BACKGROUND
Negative attitudes towards vaccines and suboptimal vaccination rates among African American and Black (Black) Americans has been well documented due to a history of medical racism and human rights violations in the United States (US). However, digital health interventions (DHIs) have been shown to address racial disparities in several health outcomes. The Tough Talks COVID (TT-C) study was a randomized controlled trial of a DHI designed to empower Black young adults (YA) in the US South to make informed, autonomous decisions about COVID-19 vaccine uptake by addressing structural barriers and misinformation about vaccines.
OBJECTIVE
Our objective was to identify subgroups of Black YA with different vaccine attitudes at baseline and determine for which subgroups the TT-C DHI was most impactful.
METHODS
Black YA aged 18-29 years in Alabama, Georgia, and North Carolina who were unvaccinated or insufficiently vaccinated against COVID-19 completed three online surveys over three months (N=360). Latent profile analysis was used to identify subgroups based on general vaccine attitudes at baseline including hesitancy, confidence, knowledge, conspiracy beliefs, and mistrust. Logistic regression was used to examine the associations between latent profiles and vaccine uptake, and linear regression was used to examine changes in vaccines attitudes at 3 months post-randomization.
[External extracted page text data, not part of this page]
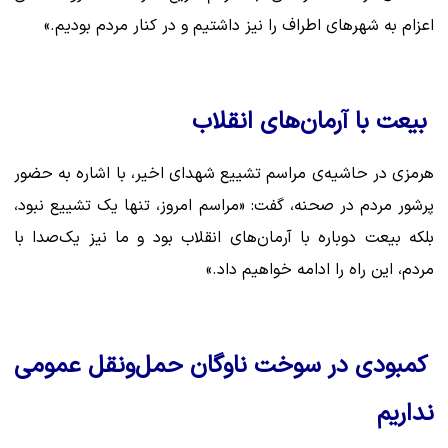
اعزام به شهرهای اطراف را نیز داشتیم و در کنار مردم بودیم.»
بیعت با آرمان‌های انقلاب
هرمزی در حاشیه‌ی مراسم تشییع شهدای اخیر، با اشاره به حضور
پرشور مردم در صحنه، گفت: «مراسم امروز، تنها یک تشییع نبود،
بلکه بیعت دوباره با آرمان‌های انقلاب بود و ما نیز یک‌صدا با
مردم، این راه را ادامه خواهیم داد.»
کمبودی در سوخت ناوگان حمل‌ونقل عمومی
نداریم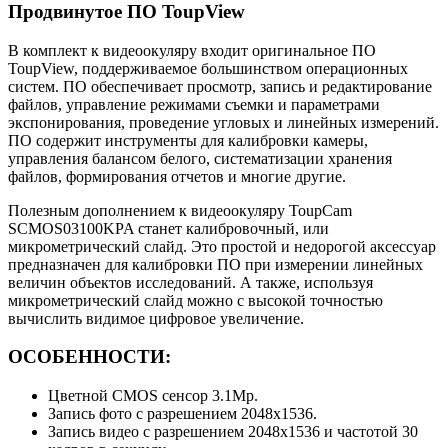
Продвинутое ПО ToupView
В комплект к видеоокуляру входит оригинальное ПО
ToupView, поддерживаемое большинством операционных
систем. ПО обеспечивает просмотр, запись и редактирование
файлов, управление режимами съемки и параметрами
экспонирования, проведение угловых и линейных измерений.
ПО содержит инструменты для калибровки камеры,
управления балансом белого, систематизации хранения
файлов, формирования отчетов и многие другие.
Полезным дополнением к видеоокуляру ToupCam
SCMOS03100KPA станет калибровочный, или
микрометрический слайд. Это простой и недорогой аксессуар
предназначен для калибровки ПО при измерении линейных
величин объектов исследований. А также, используя
микрометрический слайд можно с высокой точностью
вычислить видимое цифровое увеличение.
ОСОБЕННОСТИ:
Цветной CMOS сенсор 3.1Мр.
Запись фото с разрешением 2048х1536.
Запись видео с разрешением 2048х1536 и частотой 30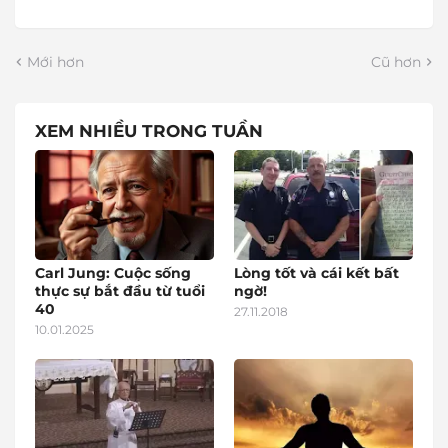
Mới hơn
Cũ hơn
XEM NHIỀU TRONG TUẦN
Carl Jung: Cuộc sống
Lòng tốt và cái kết bất
thực sự bắt đầu từ tuổi
ngờ!
40
27.11.2018
10.01.2025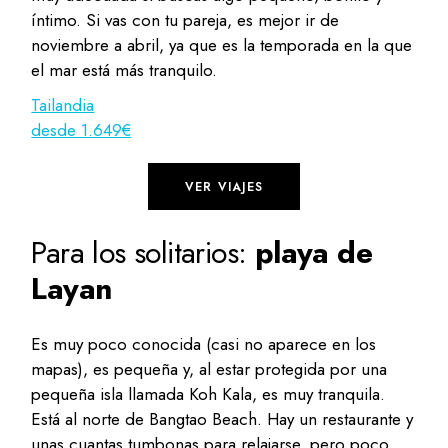
íntimo. Si vas con tu pareja, es mejor ir de
noviembre a abril, ya que es la temporada en la que
el mar está más tranquilo.
Tailandia
desde 1.649€
VER VIAJES
Para los solitarios:
playa de
Layan
Es muy poco conocida (casi no aparece en los
mapas), es pequeña y, al estar protegida por una
pequeña isla llamada Koh Kala, es muy tranquila.
Está al norte de Bangtao Beach. Hay un restaurante y
unas cuantas tumbonas para relajarse, pero poco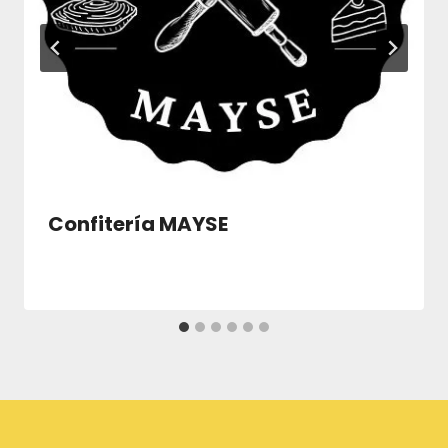
Confitería MAYSE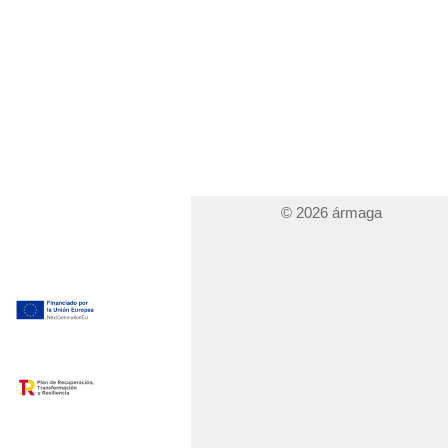
© 2026 ármaga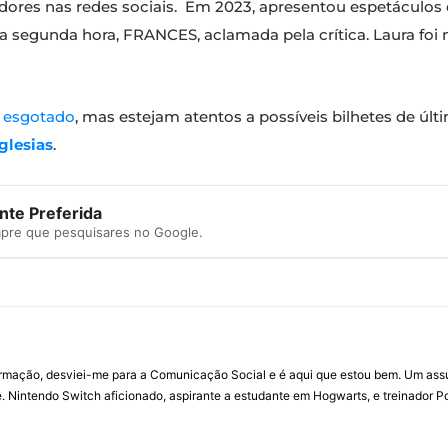
ores nas redes sociais. Em 2023, apresentou espetáculos
segunda hora, FRANCES, aclamada pela crítica. Laura foi
á
esgotado
, mas estejam atentos a possíveis bilhetes de ú
Iglesias
.
te Preferida
mpre que pesquisares no Google.
ormação, desviei-me para a Comunicação Social e é aqui que estou bem. Um ass
 Nintendo Switch aficionado, aspirante a estudante em Hogwarts, e treinador P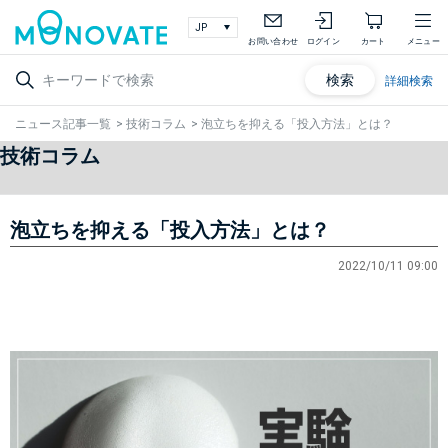
お問い合わせ
ログイン
カート
メニュー
検索
詳細検索
ニュース記事一覧
>
技術コラム
>
泡立ちを抑える「投入方法」とは？
技術コラム
泡立ちを抑える「投入方法」とは？
2022/10/11 09:00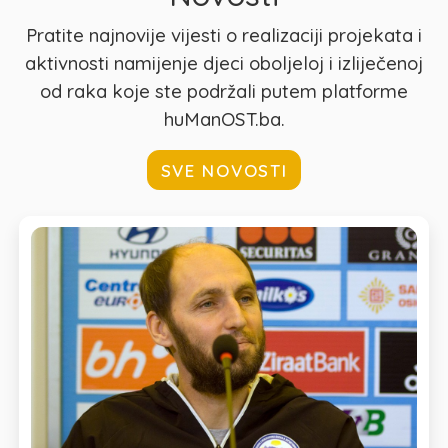
Pratite najnovije vijesti o realizaciji projekata i
aktivnosti namijenje djeci oboljeloj i izliječenoj
od raka koje ste podržali putem platforme
huManOST.ba.
SVE NOVOSTI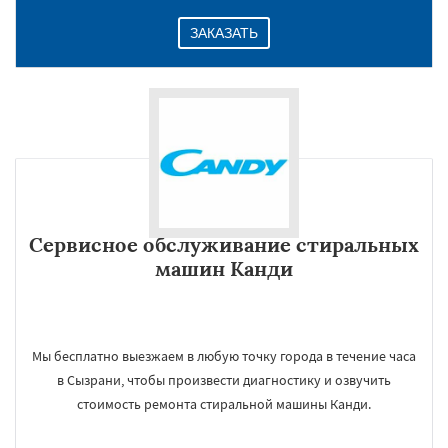
ЗАКАЗАТЬ
Сервисное обслуживание стиральных
машин Канди
Мы бесплатно выезжаем в любую точку города в течение часа
в Сызрани, чтобы произвести диагностику и озвучить
стоимость ремонта стиральной машины Канди.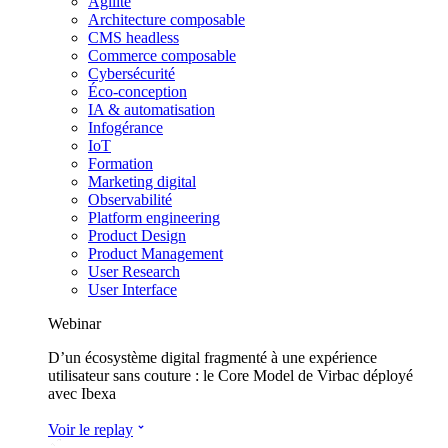
Agilité
Architecture composable
CMS headless
Commerce composable
Cybersécurité
Éco-conception
IA & automatisation
Infogérance
IoT
Formation
Marketing digital
Observabilité
Platform engineering
Product Design
Product Management
User Research
User Interface
Webinar
D’un écosystème digital fragmenté à une expérience
utilisateur sans couture : le Core Model de Virbac déployé
avec Ibexa
Voir le replay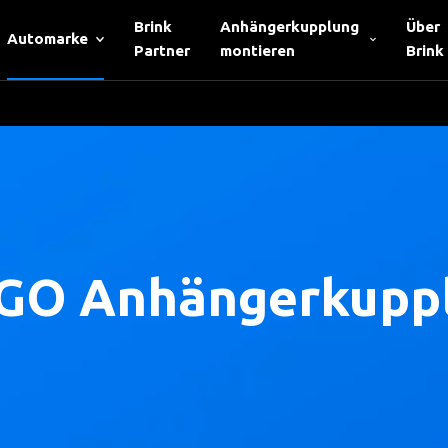
Brink
Anhängerkupplung
Über
Automarke
Partner
montieren
Brink
IGO Anhängerkupp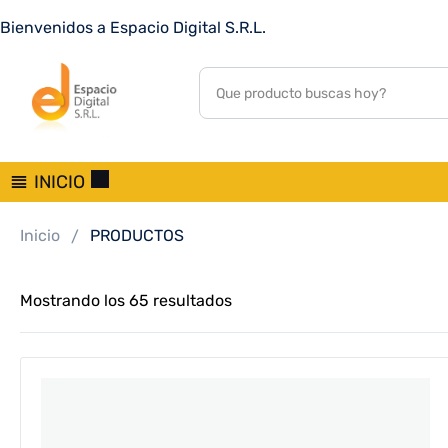
Bienvenidos a Espacio Digital S.R.L.
INICIO
Inicio
PRODUCTOS
Mostrando los 65 resultados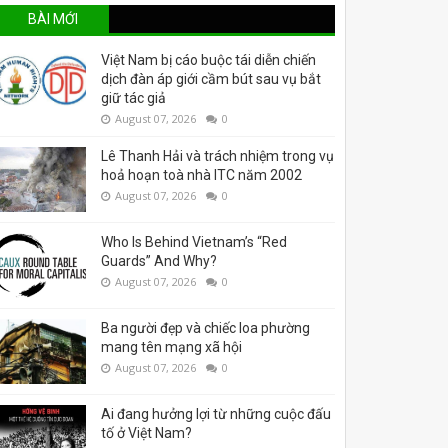
BÀI MỚI
Việt Nam bị cáo buộc tái diễn chiến
dịch đàn áp giới cầm bút sau vụ bắt
giữ tác giả
August 07, 2026
0
Lê Thanh Hải và trách nhiệm trong vụ
hoả hoạn toà nhà ITC năm 2002
August 07, 2026
0
Who Is Behind Vietnam’s “Red
Guards” And Why?
August 07, 2026
0
Ba người đẹp và chiếc loa phường
mang tên mạng xã hội
August 07, 2026
0
Ai đang hưởng lợi từ những cuộc đấu
tố ở Việt Nam?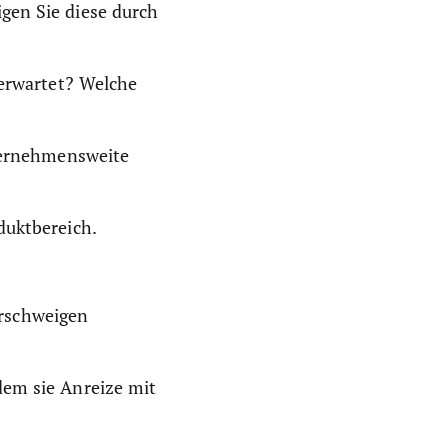
gen Sie diese durch
 erwartet? Welche
nternehmensweite
duktbereich.
rschweigen
dem sie Anreize mit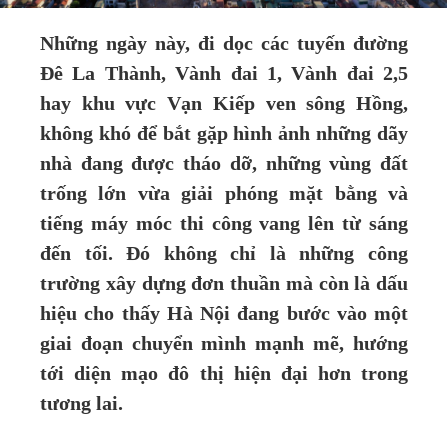
Những ngày này, đi dọc các tuyến đường
Đê La Thành, Vành đai 1, Vành đai 2,5
hay khu vực Vạn Kiếp ven sông Hồng,
không khó để bắt gặp hình ảnh những dãy
nhà đang được tháo dỡ, những vùng đất
trống lớn vừa giải phóng mặt bằng và
tiếng máy móc thi công vang lên từ sáng
đến tối. Đó không chỉ là những công
trường xây dựng đơn thuần mà còn là dấu
hiệu cho thấy Hà Nội đang bước vào một
giai đoạn chuyển mình mạnh mẽ, hướng
tới diện mạo đô thị hiện đại hơn trong
tương lai.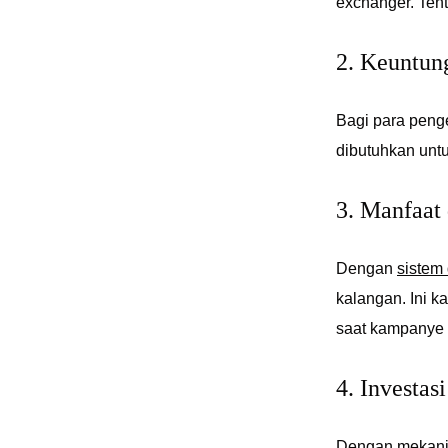
exchanger. Tentu
2. Keuntun
Bagi para peng
dibutuhkan unt
3. Manfaat 
Dengan
sistem 
kalangan. Ini k
saat kampanye 
4. Investas
Dengan mekanis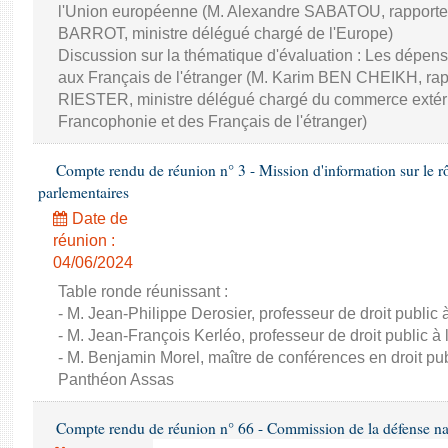
l'Union européenne (M. Alexandre SABATOU, rapporteu
BARROT, ministre délégué chargé de l'Europe)
Discussion sur la thématique d'évaluation : Les dépens
aux Français de l'étranger (M. Karim BEN CHEIKH, rapp
RIESTER, ministre délégué chargé du commerce extérieur,
Francophonie et des Français de l'étranger)
Compte rendu de réunion n° 3 - Mission d'information sur le rôle
parlementaires
Date de
réunion :
04/06/2024
Table ronde réunissant :
- M. Jean-Philippe Derosier, professeur de droit public à 
- M. Jean-François Kerléo, professeur de droit public à l
- M. Benjamin Morel, maître de conférences en droit publ
Panthéon Assas
Compte rendu de réunion n° 66 - Commission de la défense nat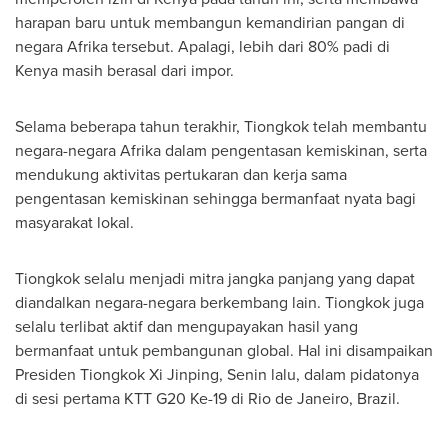
harapan baru untuk membangun kemandirian pangan di
negara Afrika tersebut. Apalagi, lebih dari 80% padi di
Kenya
masih berasal dari impor.
Selama beberapa tahun terakhir, Tiongkok telah membantu
negara-negara Afrika dalam pengentasan kemiskinan, serta
mendukung aktivitas pertukaran dan kerja sama
pengentasan kemiskinan sehingga bermanfaat nyata bagi
masyarakat lokal.
Tiongkok selalu menjadi mitra jangka panjang yang dapat
diandalkan negara-negara berkembang lain. Tiongkok juga
selalu terlibat aktif dan mengupayakan hasil yang
bermanfaat untuk pembangunan global. Hal ini disampaikan
Presiden Tiongkok Xi Jinping, Senin lalu, dalam pidatonya
di sesi pertama KTT G20 Ke-19 di
Rio de Janeiro, Brazil
.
Modification of the TT-C DHI’s effects were assessed by latent profiles.
RESULTS
Three latent profiles emerged: vaccine-receptive (n=124), vaccine-neutral (n=155), and vaccine-resistant (n=81). Political affiliation, income, social support, and recent flu vaccination differed significantly between the three subgroups (P<.05). Vaccine uptake was not significantly different by subgroup and the TTC-DHI did not have differing effecting on uptake across subgroups. However, the DHI had the strongest effect – with statistically significant (P<.05) measures of association and interaction P-values (P<.10) – among the vaccine-resistant and vaccine neutral subgroups at baseline compared to the vaccine-receptive subgroups in improving vaccine hesitancy, confidence, and conspiracy beliefs at 3 months [vaccine-resistant diff: -0.40 (-0.76, -0.37), 0.39 (0.02, 0.75), and -0.47 (-0.86, -0.09); vaccine neutral diff: -0.36 (-0.52, -0.19), 0.35 (0.18, 0.51), and -0.24 (-0.44, -0.03)]. The DHI had no effects on these outcomes among the vaccine-receptive subgroup.
CONCLUSIONS
Our findings revealed subgroups of Black YA in the US South with different vaccination attitudes, for which the TT-C intervention had differing effects. Black YA who are vaccine-resistant or vaccine-neutral may experience larger gains from a digital vaccine intervention. Future work aimed at improving vaccination outcomes could target these populations to maximize resource efficiency and drive the biggest improvements in vaccine outcomes.